RS31: a novel player involved in the regulation of light-induced seed germination and flowering in Arabidopsis thaliana

RODRÍGUEZ, FLORENCIA S.; CARTAGENA, CARLA M.; SERVI, LUCAS; KALYNA, MARIA; PETRILLO, EZEQUIEL; TOGNACCA, ROCÍO S.

Rosario

Congreso; XXXIV Argentinian Meeting of Plant Physiology RAFV Conference 2023; 2023

Sociedad Argentina de Fisiología Vegetal

Seed dormancy is a developmental checkpoint that prevents mature seeds from germinating under conditions that are otherwise favorable, allowing plants to regulate when and where they grow. Primary dormancy refers to the innate dormancy possessed by seeds when they are dispersed from the mother plant. Temperature and light are the most relevant environmental factors that regulate seed dormancy and germination. These environmental cues, that can trigger molecular and physiological responses (including ABA and GA signaling), induce a massive reprogramming of gene expression, and shape the seed transcriptome by affecting each possible level of gene expression such as mRNA splicing, translation, and stability. The expression of many genes that regulate dormancy, germination and flowering can be modulated by alternative splicing (AS, a co-transcriptional mechanism that generates transcriptome diversity) in response to the environment. We have previously shown that when Arabidopsis seeds receive a pulse of Red light, the AS pattern of the splicing factor RS31 is drastically changed.
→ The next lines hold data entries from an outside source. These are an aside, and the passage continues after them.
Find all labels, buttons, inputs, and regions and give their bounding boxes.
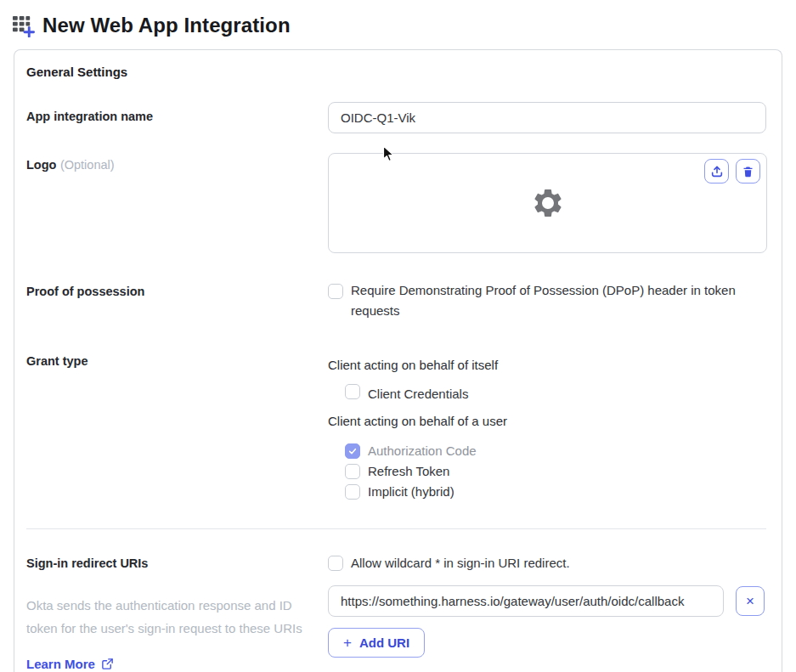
- add-uri-label: Add URI: [359, 635, 409, 650]
- refresh-token-label: Refresh Token: [368, 461, 449, 482]
- redirect-uris-row: Sign-in redirect URIs Okta sends the aut…: [26, 550, 766, 671]
- logo-label: Logo: [26, 158, 56, 172]
- authorization-code-checkbox: [345, 443, 360, 459]
- wildcard-checkbox[interactable]: [328, 556, 343, 571]
- mouse-cursor: [382, 145, 395, 163]
- proof-label: Proof of possession: [26, 285, 144, 298]
- delete-logo-button[interactable]: [736, 159, 760, 184]
- redirect-uri-input[interactable]: [328, 585, 724, 617]
- page-header: New Web App Integration: [0, 0, 796, 37]
- remove-uri-button[interactable]: ×: [736, 586, 765, 616]
- implicit-hybrid-label: Implicit (hybrid): [368, 482, 454, 502]
- add-uri-button[interactable]: + Add URI: [328, 628, 425, 658]
- dpop-checkbox-label: Require Demonstrating Proof of Possessio…: [351, 280, 742, 321]
- close-icon: ×: [746, 593, 754, 610]
- app-name-row: App integration name: [26, 102, 766, 133]
- app-grid-plus-icon: [12, 14, 35, 37]
- upload-logo-button[interactable]: [704, 159, 729, 184]
- app-name-label: App integration name: [26, 110, 153, 123]
- logo-row: Logo (Optional): [26, 153, 766, 253]
- external-link-icon: [101, 658, 114, 670]
- upload-icon: [710, 165, 724, 178]
- client-credentials-checkbox[interactable]: [345, 384, 360, 399]
- section-divider: [26, 528, 766, 529]
- dpop-checkbox[interactable]: [328, 284, 343, 299]
- wildcard-checkbox-label: Allow wildcard * in sign-in URI redirect…: [351, 556, 570, 571]
- learn-more-link[interactable]: Learn More: [26, 657, 114, 671]
- logo-dropzone[interactable]: [328, 153, 767, 253]
- implicit-hybrid-checkbox[interactable]: [345, 484, 360, 500]
- app-name-input[interactable]: [328, 102, 766, 133]
- trash-icon: [742, 165, 754, 178]
- plus-icon: +: [343, 635, 352, 652]
- grant-type-label: Grant type: [26, 354, 88, 368]
- learn-more-label: Learn More: [26, 657, 95, 671]
- grant-type-row: Grant type Client acting on behalf of it…: [26, 352, 766, 502]
- grant-group-self-heading: Client acting on behalf of itself: [328, 357, 766, 374]
- general-settings-card: General Settings App integration name Lo…: [14, 49, 782, 672]
- gear-icon: [531, 186, 565, 220]
- redirect-uris-help: Okta sends the authentication response a…: [26, 594, 302, 640]
- page-title: New Web App Integration: [42, 14, 291, 37]
- authorization-code-label: Authorization Code: [368, 441, 477, 461]
- check-icon: [347, 446, 358, 456]
- grant-group-user-heading: Client acting on behalf of a user: [328, 413, 766, 430]
- logo-optional-tag: (Optional): [60, 158, 115, 172]
- section-heading: General Settings: [26, 65, 766, 79]
- redirect-uris-label: Sign-in redirect URIs: [26, 556, 148, 570]
- client-credentials-label: Client Credentials: [368, 384, 468, 404]
- refresh-token-checkbox[interactable]: [345, 464, 360, 479]
- proof-of-possession-row: Proof of possession Require Demonstratin…: [26, 280, 766, 321]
Here, we show that seeds overexpressing the RS31 coding isoform (namely mRNA1) do not show primary dormancy and germinate even under suboptimal light conditions, suggesting that mRNA1, ergo the RS31 protein, has a key role during the establishment of primary dormancy and functions during light-induced seed germination. Accordingly, ABA- and GA-related genes have altered expression levels. We also show that overexpression of the mRNA1 delays flowering under SD and LD conditions when compared to the wild type, suggesting that RS31 is also involved in the regulation of this process. Overall, affecting alternative splicing may also alter key physiological traits.